Jordan Weissman writing for the Atlantic:
A University of Texas economist argues that those who can afford to do everything are stressed because they can never have the time to do it all.
Weissman’s article is based on this discussion paper written by Daniel S. Hamermesh and Jungmin Lee in 2005. It’s a very interesting study that states:
Any group, regardless of its hours of work, will perceive itself under increasing time stress as its ability to purchase market goods increases.
Putting their conclusion in my own words, if you make $25/hour at your 40-hour-a-week job this year, and then next year get a raise to $30/hour, you will feel more crunched for time even though you still work the same number of hours and your job responsibilities did not change.
(If you’re interested at all in this stuff I recommend you at least read the introduction and conclusion sections of Hamermesh and Lee’s paper, if not the whole thing.)
And all this reminded me of something else I learned about people who feel overwhelmingly busy. It’s something Tony Schwartz wrote about in the Harvard Business Review Blog last May: that the trick to staying productive and making decisions without getting paralyzed by stress or mental fatigue is to automate as many of the inconsequential decisions as you can:
It turns out we each have one reservoir of will and discipline, and it gets progressively depleted by any act of conscious self-regulation. In other words, if you spend energy trying to resist a fragrant chocolate chip cookie, you’ll have less energy left over to solve a difficult problem. Will and discipline decline inexorably as the day wears on.

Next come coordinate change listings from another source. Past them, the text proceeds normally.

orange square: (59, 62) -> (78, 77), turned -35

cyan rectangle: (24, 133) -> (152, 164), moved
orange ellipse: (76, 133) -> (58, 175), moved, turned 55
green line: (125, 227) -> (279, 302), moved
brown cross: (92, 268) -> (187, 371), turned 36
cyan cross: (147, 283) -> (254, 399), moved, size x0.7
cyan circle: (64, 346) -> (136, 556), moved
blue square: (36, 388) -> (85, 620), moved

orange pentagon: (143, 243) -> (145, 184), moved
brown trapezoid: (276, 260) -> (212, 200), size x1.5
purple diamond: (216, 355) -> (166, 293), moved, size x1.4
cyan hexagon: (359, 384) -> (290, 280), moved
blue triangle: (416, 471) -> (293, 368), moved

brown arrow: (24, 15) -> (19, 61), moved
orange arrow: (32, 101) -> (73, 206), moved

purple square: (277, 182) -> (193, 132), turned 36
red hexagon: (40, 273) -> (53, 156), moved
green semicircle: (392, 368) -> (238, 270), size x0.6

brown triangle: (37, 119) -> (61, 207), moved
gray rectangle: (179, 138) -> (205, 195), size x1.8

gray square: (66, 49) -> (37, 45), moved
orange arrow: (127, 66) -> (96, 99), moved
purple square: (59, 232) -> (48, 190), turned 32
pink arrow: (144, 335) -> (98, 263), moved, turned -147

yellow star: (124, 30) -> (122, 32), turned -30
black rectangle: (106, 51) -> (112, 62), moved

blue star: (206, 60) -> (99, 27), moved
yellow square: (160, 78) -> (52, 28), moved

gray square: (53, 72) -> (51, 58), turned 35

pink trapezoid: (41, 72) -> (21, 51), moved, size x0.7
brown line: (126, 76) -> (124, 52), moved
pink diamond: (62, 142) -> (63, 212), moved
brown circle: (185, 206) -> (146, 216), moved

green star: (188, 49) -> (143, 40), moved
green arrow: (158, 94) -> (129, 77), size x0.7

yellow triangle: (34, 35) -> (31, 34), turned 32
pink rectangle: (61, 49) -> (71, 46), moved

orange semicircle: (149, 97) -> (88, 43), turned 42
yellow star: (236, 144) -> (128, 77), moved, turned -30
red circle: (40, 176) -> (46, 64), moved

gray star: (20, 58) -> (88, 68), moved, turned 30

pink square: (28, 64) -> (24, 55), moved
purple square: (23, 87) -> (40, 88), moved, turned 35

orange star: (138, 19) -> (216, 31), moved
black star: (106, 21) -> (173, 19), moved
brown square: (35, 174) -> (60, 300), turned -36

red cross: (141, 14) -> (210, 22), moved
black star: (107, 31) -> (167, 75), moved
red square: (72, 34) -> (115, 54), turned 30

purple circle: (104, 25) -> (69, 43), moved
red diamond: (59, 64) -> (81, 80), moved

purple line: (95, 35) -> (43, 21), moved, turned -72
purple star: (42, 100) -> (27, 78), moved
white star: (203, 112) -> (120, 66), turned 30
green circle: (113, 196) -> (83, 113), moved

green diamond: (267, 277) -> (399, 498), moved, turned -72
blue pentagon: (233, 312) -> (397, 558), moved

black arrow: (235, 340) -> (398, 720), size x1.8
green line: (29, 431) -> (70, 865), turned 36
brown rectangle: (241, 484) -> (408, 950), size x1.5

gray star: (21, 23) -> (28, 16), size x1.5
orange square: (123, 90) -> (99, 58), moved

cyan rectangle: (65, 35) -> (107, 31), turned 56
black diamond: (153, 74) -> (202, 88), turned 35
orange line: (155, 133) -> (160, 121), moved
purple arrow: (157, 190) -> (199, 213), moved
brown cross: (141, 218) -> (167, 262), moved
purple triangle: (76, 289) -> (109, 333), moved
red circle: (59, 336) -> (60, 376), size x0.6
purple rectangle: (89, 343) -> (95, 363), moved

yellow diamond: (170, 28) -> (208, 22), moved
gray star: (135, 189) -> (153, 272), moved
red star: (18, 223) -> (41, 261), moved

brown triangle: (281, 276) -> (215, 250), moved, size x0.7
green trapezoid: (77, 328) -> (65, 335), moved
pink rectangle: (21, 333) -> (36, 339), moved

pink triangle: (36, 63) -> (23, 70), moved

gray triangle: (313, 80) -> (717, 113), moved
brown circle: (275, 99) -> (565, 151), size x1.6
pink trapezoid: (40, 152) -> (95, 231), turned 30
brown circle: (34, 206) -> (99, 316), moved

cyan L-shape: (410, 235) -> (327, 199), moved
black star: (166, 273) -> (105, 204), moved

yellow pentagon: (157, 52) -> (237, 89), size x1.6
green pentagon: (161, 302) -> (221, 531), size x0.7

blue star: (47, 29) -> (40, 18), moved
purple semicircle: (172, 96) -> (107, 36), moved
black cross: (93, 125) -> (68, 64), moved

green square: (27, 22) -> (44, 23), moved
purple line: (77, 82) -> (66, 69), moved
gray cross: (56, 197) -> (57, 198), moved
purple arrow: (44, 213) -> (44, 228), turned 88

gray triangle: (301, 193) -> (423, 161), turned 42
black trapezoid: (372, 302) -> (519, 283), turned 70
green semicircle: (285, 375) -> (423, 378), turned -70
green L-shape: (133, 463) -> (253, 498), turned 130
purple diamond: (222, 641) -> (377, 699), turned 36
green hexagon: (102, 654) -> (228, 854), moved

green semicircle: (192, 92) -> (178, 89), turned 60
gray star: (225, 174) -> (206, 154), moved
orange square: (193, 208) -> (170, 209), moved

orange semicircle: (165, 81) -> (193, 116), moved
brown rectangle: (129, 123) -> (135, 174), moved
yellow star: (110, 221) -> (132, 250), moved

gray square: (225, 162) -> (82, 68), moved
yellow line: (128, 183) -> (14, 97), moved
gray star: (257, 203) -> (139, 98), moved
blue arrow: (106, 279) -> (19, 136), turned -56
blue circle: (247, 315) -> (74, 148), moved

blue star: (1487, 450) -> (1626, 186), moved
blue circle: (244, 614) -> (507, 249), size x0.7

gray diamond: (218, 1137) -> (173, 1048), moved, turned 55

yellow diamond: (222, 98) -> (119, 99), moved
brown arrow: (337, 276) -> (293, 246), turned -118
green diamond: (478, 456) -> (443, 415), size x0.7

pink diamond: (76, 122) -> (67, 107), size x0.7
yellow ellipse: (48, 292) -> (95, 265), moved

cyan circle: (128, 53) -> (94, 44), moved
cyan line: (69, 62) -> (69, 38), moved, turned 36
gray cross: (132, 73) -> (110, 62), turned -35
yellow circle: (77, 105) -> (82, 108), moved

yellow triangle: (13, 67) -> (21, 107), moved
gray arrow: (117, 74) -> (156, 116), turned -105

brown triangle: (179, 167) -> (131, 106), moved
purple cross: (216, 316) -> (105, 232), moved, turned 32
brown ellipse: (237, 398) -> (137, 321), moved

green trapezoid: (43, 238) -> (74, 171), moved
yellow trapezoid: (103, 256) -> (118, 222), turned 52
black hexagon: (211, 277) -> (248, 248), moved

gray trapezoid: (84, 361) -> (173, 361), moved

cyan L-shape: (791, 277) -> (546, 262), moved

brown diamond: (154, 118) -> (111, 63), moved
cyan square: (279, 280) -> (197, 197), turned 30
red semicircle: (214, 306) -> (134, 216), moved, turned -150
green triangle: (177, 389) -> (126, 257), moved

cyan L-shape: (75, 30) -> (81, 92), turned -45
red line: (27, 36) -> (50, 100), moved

“Acts of choice,” the brilliant researcher Roy Baumeister and his colleagues have concluded, “draw on the same limited resource used for self-control.” That’s especially so in a world filled more than ever with potential temptations, distractions and sources of immediate gratification.
One of the most iconic, real-world examples of someone automating their daily decisions is Steve Jobs. He wore the same outfit every day. It was one less thing to think about; one less decision to make each day. And that gave his mind more freedom to think about bigger things.